[REQUIRED ACTION]
Your reply should be the whole listing, copied exactly, with the pictures left out.
··· RECORDS FOR THE TASK ···
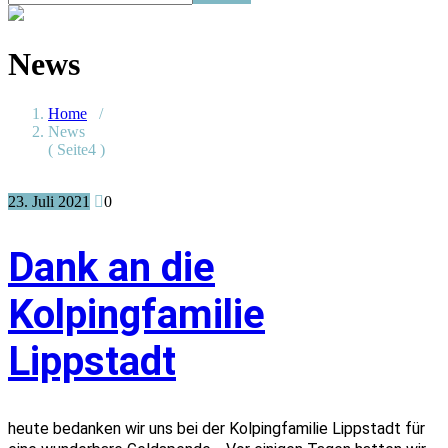
News
Home
/
News
( Seite4 )
23. Juli 2021
0
Dank an die
Kolpingfamilie
Lippstadt
heute bedanken wir uns bei der Kolpingfamilie Lippstadt für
···
[OUTPUT]
News
Home
/
News
( Seite4 )
23. Juli 2021
0
Dank an die
Kolpingfamilie
Lippstadt
heute bedanken wir uns bei der Kolpingfamilie Lippstadt für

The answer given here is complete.